There are thus no facts to support the "under color" of law
conclusions. And no inferences of fact may reasonably be drawn
in Klimzaks' favor absent some factual predicate for those
inferences. Complaint Count I must fail.
Count II, based on the same facts as Count I, can fare no
better. Its legal theory is that the Act is an
unconstitutional violation of Klimzaks "fifth [sic] and
fourteenth amendment" rights. Again state action is required,
and again none is alleged.
Count II also advances the legal conclusion:
that the actions of Chicago in allowing the
defendants Kane and Jewel to operate
as a private police force are in conspiracy to
violate the rights of plaintiff.
Once more the factual underpinning for that "conspiracy"

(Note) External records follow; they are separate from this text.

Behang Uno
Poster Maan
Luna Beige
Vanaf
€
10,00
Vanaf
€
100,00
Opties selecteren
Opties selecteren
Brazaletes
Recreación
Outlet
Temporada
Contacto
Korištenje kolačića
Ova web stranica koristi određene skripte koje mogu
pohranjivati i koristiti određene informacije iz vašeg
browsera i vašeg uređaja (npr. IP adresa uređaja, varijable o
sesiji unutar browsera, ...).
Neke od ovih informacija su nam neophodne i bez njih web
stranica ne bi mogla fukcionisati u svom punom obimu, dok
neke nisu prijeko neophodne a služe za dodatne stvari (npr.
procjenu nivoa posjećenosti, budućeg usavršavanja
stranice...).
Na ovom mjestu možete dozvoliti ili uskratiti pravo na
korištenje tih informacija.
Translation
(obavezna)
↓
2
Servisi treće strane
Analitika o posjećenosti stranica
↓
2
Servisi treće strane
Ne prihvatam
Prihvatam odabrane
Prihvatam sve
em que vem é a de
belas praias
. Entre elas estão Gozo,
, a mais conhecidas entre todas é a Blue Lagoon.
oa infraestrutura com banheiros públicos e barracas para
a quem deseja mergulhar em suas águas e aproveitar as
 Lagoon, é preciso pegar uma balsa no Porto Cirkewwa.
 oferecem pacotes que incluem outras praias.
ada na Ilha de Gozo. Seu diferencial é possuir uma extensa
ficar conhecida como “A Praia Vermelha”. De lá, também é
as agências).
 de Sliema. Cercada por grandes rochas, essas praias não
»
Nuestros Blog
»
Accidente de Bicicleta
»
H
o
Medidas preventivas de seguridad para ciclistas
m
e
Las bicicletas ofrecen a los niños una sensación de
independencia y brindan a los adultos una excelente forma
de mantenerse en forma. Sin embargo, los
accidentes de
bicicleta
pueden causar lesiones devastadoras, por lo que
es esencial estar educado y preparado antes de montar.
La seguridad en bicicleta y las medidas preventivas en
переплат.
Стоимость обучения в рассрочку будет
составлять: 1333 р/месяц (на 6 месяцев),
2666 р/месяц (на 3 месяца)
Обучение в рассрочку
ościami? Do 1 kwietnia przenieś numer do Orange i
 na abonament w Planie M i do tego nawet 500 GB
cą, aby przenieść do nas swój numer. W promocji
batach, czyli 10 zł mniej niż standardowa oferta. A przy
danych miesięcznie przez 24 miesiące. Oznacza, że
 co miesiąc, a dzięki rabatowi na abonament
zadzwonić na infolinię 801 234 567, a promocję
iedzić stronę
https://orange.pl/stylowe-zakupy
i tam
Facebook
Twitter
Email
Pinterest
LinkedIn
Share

conclusion is conspicuously absent. See Tarkowski v. Bartlett
Realty Co., 644 F.2d 1204, 1206-07 (7th Cir. 1980); Sparkman v.
McFarlin, 601 F.2d 261
, 268 (7th Cir. 1979) (en banc)
(Sprecher, J., concurring). Moreover the asserted "conspiracy"
is no more than an agreement*fn4
to allow Kane and Jewel to
proceed in accordance with the Act. That is not action
"exclusively reserved to the state." Like Count I, then, Count
II is wanting in state action terms.
Count III does focus on different facts, but the legal
result is the same. While the alleged acts may be wrongful,
they too fail to convert Kane's and Jewel's agents into state
actors. Nothing in Count III (or the Complaint read as a
whole) states the Chicago police agreed to allow Kane and Jewel
to exercise normal police functions (rather than the self-help
activities allowed under the Act). No "color" of state law is
thus present in Count III either.
City Liability Under Section 1983
Klimzaks are delinquent in responding to the City's motion
to dismiss on the briefing schedule established by this Court.
Under this District Court's General Rule 13(b), the motion
will be considered without awaiting the tardy brief.
By definition the City is a state actor. But to sustain a
Section 1983 claim against a municipality, a plaintiff must
allege the municipality has acted in violation of the
plaintiff's federally guaranteed rights. Klimzaks fail that
(1) Count I alleges the City "agreed" to Kane's
and Jewel's proceeding under the Act by detaining
Fred. With no showing that Illinois' enactment
was itself federally infirm, the City's
"agreement" to its employment by private actors
states no claim.
(2) Count II says the City "allow[ed] . . .
Kane and Jewel to operate as a private police
force. . . ." Again the only facts alleged are
the private parties' use of the Act, so the same
result must be reached as under Count I.
(3) Count III asserts Chicago police officers
took Raymond in custody and searched him without
probable cause. That claim does not survive under
Monell v. Department of Social Services,
436 U.S. 658, 690-91, 98 S.Ct. 2018, 2035-36, 56 L.Ed.2d 611
(1978), for it states nothing more than an
impermissible respondeat superior concept.
Both motions to dismiss are granted, and Kane is dismissed
as a defendant as well. Because the defects in Klimzaks'
Complaint could conceivably be cured by the assertion of
appropriate facts, such dismissal of the Complaint is without
prejudice. However, if Klimzaks were to seek leave to replead,
this Court would expect them and their counsel to be alert to
their responsibilities and potential exposure under
Fed.R.Civ.P. 11, 28 U.S.C. § 1927 and 42 U.S.C. § 1988.